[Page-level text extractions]

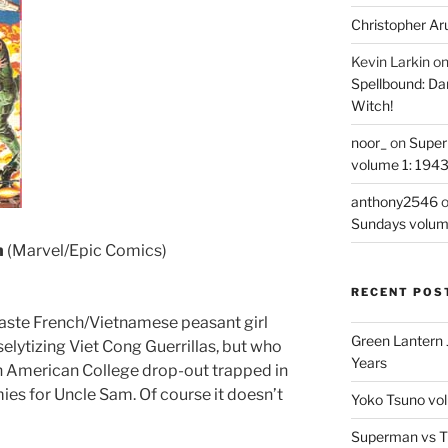
Christopher Ar
Kevin Larkin
o
Spellbound: Da
Witch!
noor_
on
Super
volume 1: 194
anthony2546
Sundays volum
h
(Marvel/Epic Comics)
RECENT POS
f-caste French/Vietnamese peasant girl
Green Lantern 
elytizing Viet Cong Guerrillas, but who
Years
een American College drop-out trapped in
ies for Uncle Sam. Of course it doesn’t
Yoko Tsuno vol
Superman vs T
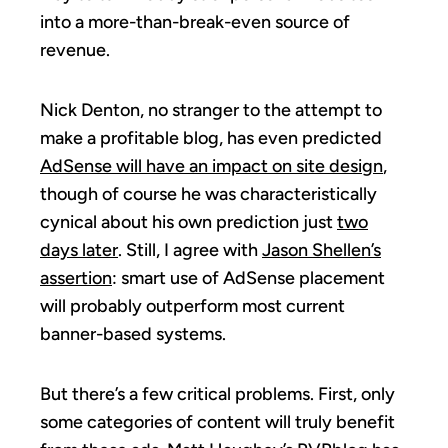
into a more-than-break-even source of
revenue.
Nick Denton, no stranger to the attempt to
make a profitable blog, has even predicted
AdSense will have an impact on site design
,
though of course he was characteristically
cynical about his own prediction just
two
days later
. Still, I agree with
Jason Shellen’s
assertion
: smart use of AdSense placement
will probably outperform most current
banner-based systems.
But there’s a few critical problems. First, only
some categories of content will truly benefit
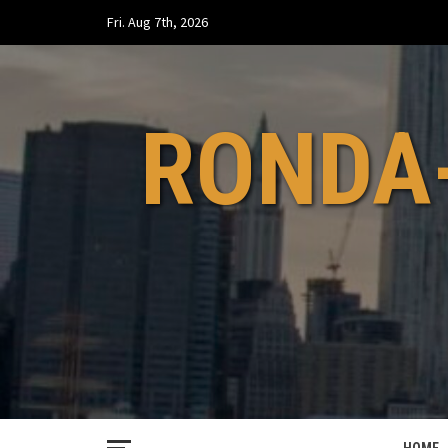
Skip
Fri. Aug 7th, 2026
to
content
RONDA-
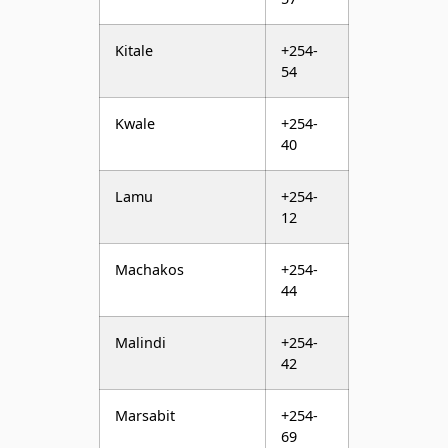
Kwale
+254-
40
Lamu
+254-
12
Machakos
+254-
44
Malindi
+254-
42
Marsabit
+254-
69
Meru
+254-
64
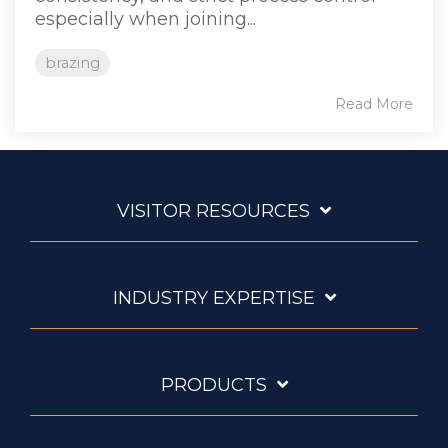
especially when joining...
brazing
Read More
VISITOR RESOURCES
INDUSTRY EXPERTISE
PRODUCTS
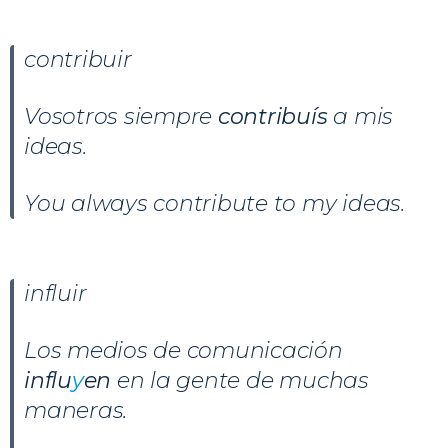
contribuir
Vosotros siempre
contribuís
a mis
ideas.
You always contribute to my ideas.
influir
Los medios de comunicación
influ
y
en
en la gente de muchas
maneras.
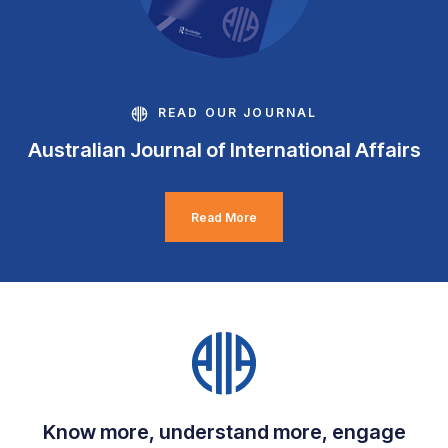
READ OUR JOURNAL
Australian Journal of International Affairs
Read More
Know more, understand more, engage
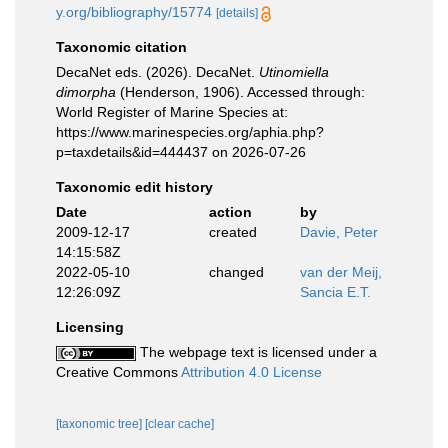
y.org/bibliography/15774
[details]
Taxonomic citation
DecaNet eds. (2026). DecaNet.
Utinomiella
dimorpha
(Henderson, 1906). Accessed through:
World Register of Marine Species at:
https://www.marinespecies.org/aphia.php?
p=taxdetails&id=444437 on 2026-07-26
Taxonomic edit history
Date
action
by
2009-12-17
created
Davie, Peter
14:15:58Z
2022-05-10
changed
van der Meij,
12:26:09Z
Sancia E.T.
Licensing
The webpage text is licensed under a
Creative Commons
Attribution 4.0 License
[taxonomic tree]
[clear cache]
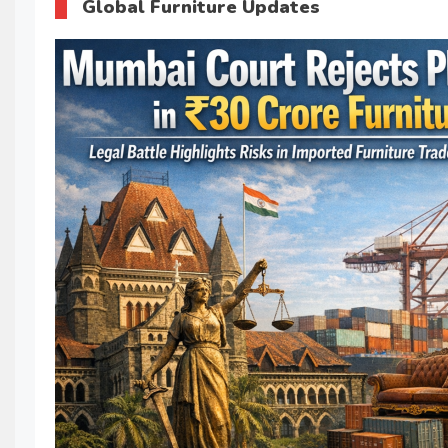
Global Furniture Updates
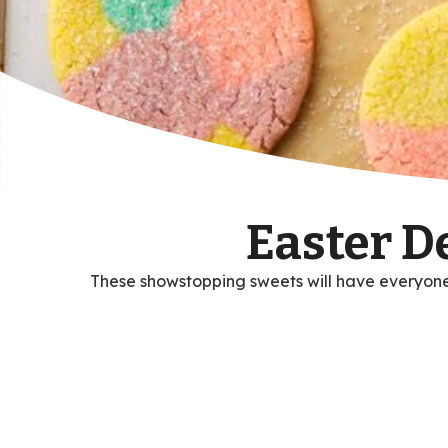
Easter D
These showstopping sweets will have everyone 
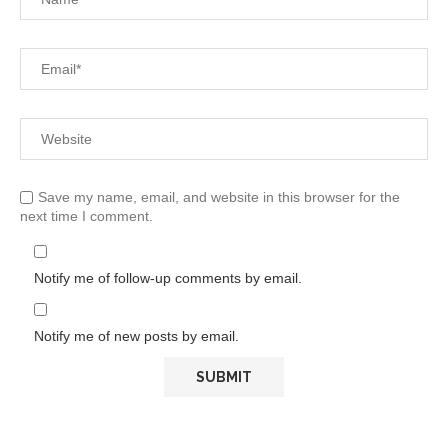
Save my name, email, and website in this browser for the
next time I comment.
Notify me of follow-up comments by email.
Notify me of new posts by email.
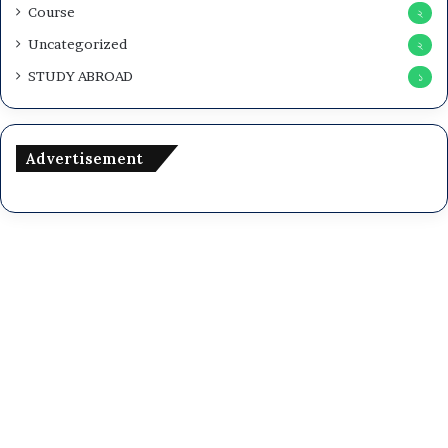
Course
২
Uncategorized
২
STUDY ABROAD
১
Advertisement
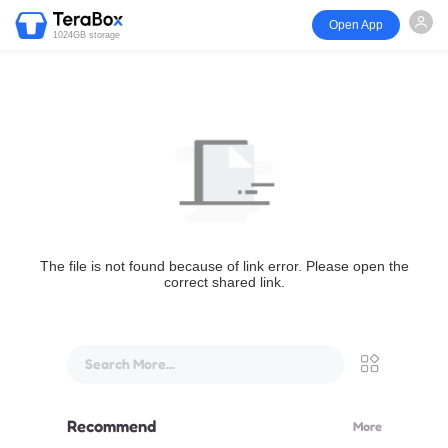
Open App
1024GB storage
The file is not found because of link error. Please open the
correct shared link.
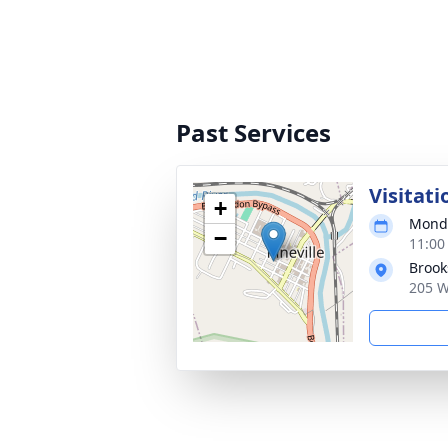
Past Services
Visitati
+
Monda
−
11:00
Broo
205 W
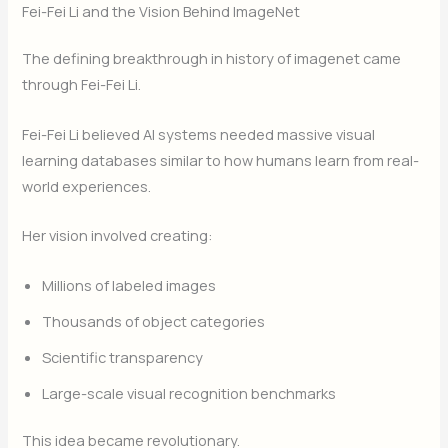
Fei-Fei Li and the Vision Behind ImageNet
The defining breakthrough in history of imagenet came
through Fei-Fei Li.
Fei-Fei Li believed AI systems needed massive visual
learning databases similar to how humans learn from real-
world experiences.
Her vision involved creating:
Millions of labeled images
Thousands of object categories
Scientific transparency
Large-scale visual recognition benchmarks
This idea became revolutionary.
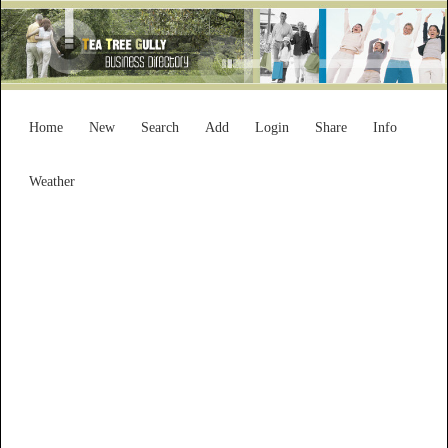
Home
New
Search
Add
Login
Share
Info
Weather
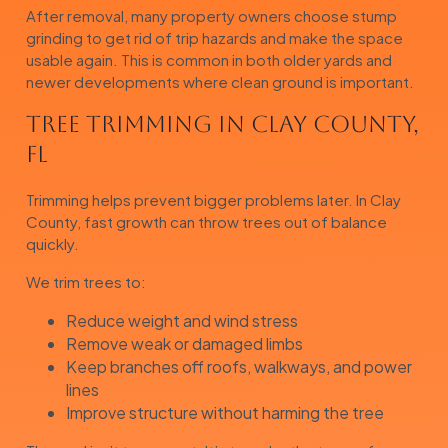
After removal, many property owners choose stump
grinding to get rid of trip hazards and make the space
usable again. This is common in both older yards and
newer developments where clean ground is important.
Tree Trimming in Clay County,
FL
Trimming helps prevent bigger problems later. In Clay
County, fast growth can throw trees out of balance
quickly.
We trim trees to:
Reduce weight and wind stress
Remove weak or damaged limbs
Keep branches off roofs, walkways, and power
lines
Improve structure without harming the tree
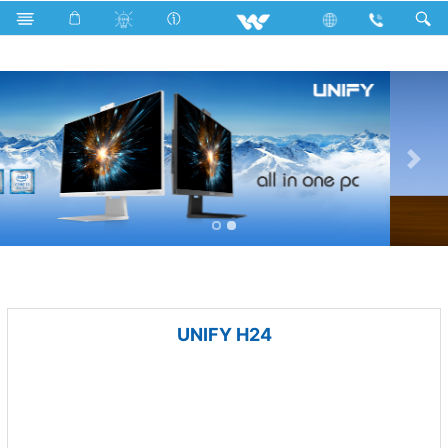
Fan
Tornado Fan
Computer
All in One
UNIFY H24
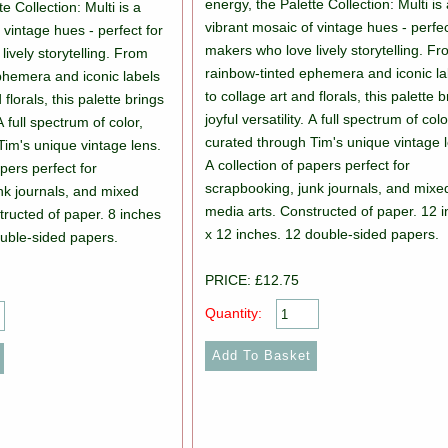
energy, the Palette Collection: Multi is
e Collection: Multi is a
vibrant mosaic of vintage hues - perfec
 vintage hues - perfect for
makers who love lively storytelling. F
ively storytelling. From
rainbow-tinted ephemera and iconic la
phemera and iconic labels
to collage art and florals, this palette 
 florals, this palette brings
joyful versatility. A full spectrum of colo
 A full spectrum of color,
curated through Tim's unique vintage 
Tim's unique vintage lens.
A collection of papers perfect for
apers perfect for
scrapbooking, junk journals, and mixe
nk journals, and mixed
media arts. Constructed of paper. 12 
tructed of paper. 8 inches
x 12 inches. 12 double-sided papers.
ouble-sided papers.
PRICE: £12.75
Quantity:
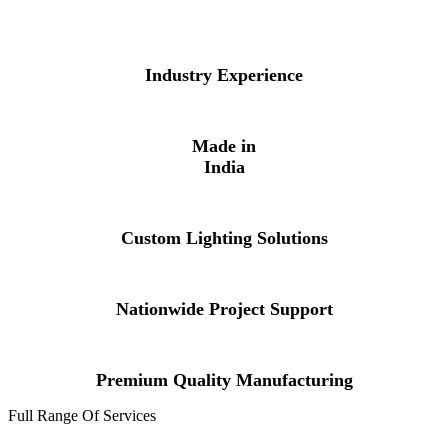
Industry Experience
Made in
India
Custom Lighting Solutions
Nationwide Project Support
Premium Quality Manufacturing
Full Range Of Services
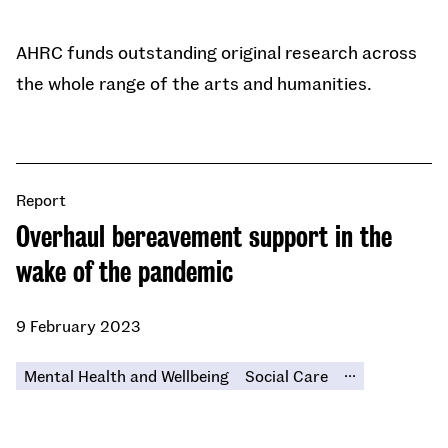
AHRC funds outstanding original research across
the whole range of the arts and humanities.
Report
Overhaul bereavement support in the
wake of the pandemic
9 February 2023
...
Mental Health and Wellbeing
Social Care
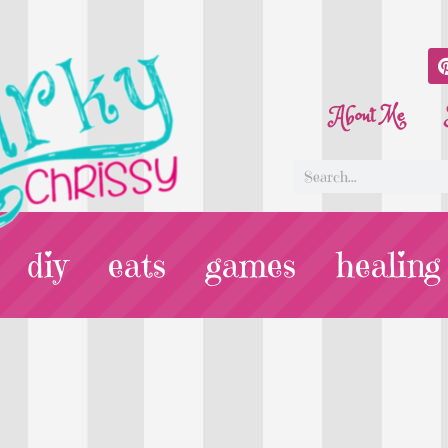
About Me
diy
eats
games
healing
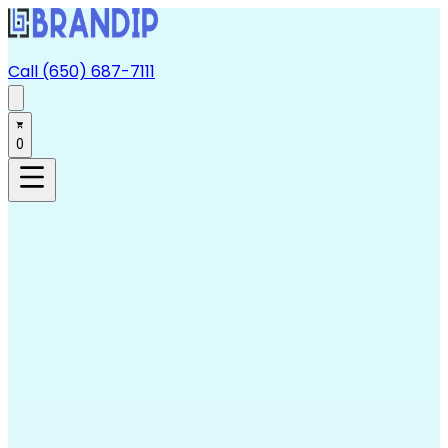
Call (650) 687-7111
0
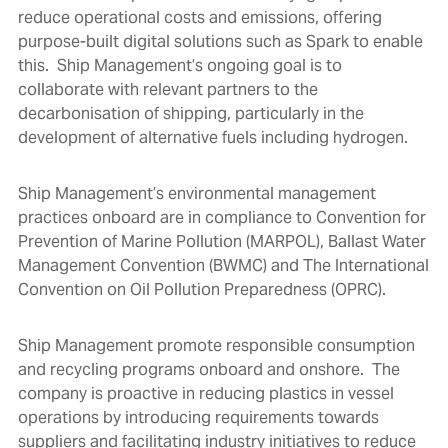
reduce operational costs and emissions, offering
purpose-built digital solutions such as
Spark
to enable
this. Ship Management’s ongoing goal is to
collaborate with relevant partners to the
decarbonisation of shipping, particularly in the
development of alternative fuels including hydrogen.
Ship Management’s environmental management
practices onboard are in compliance to Convention for
Prevention of Marine Pollution (MARPOL), Ballast Water
Management Convention (BWMC) and The International
Convention on Oil Pollution Preparedness (OPRC).
Ship Management promote responsible consumption
and recycling programs onboard and onshore. The
company is proactive in reducing plastics in vessel
operations by introducing requirements towards
suppliers and facilitating industry initiatives to reduce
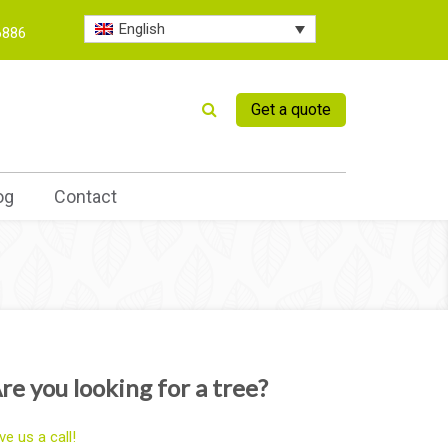
English
6886
Get a quote
og
Contact
re you looking for a tree?
ve us a call!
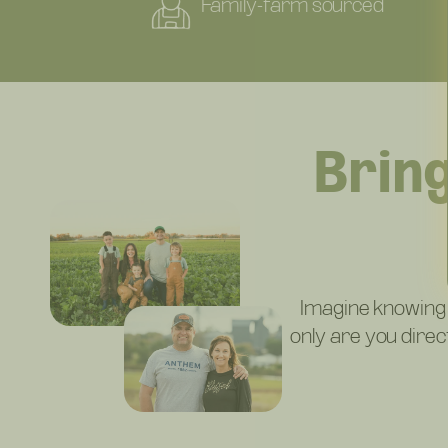
Family-farm sourced
Brin
Imagine knowing
only are you dire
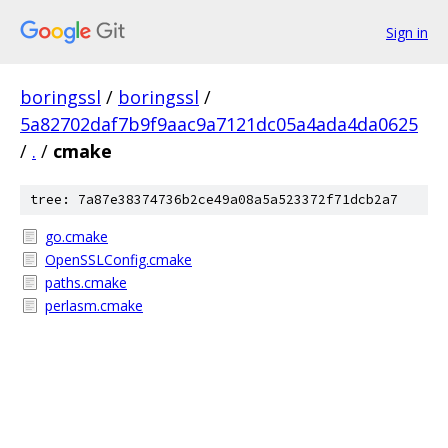
Sign in
boringssl
/
boringssl
/
5a82702daf7b9f9aac9a7121dc05a4ada4da0625
/
.
/
cmake
tree: 7a87e38374736b2ce49a08a5a523372f71dcb2a7
go.cmake
OpenSSLConfig.cmake
paths.cmake
perlasm.cmake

▶ _WORK ITEM_: Search the entries above for the word "link", and copy every line where it occurs.

▶ _WRITTEN RESPONSE_:
The file is not found because of link error. Please open the
correct shared link.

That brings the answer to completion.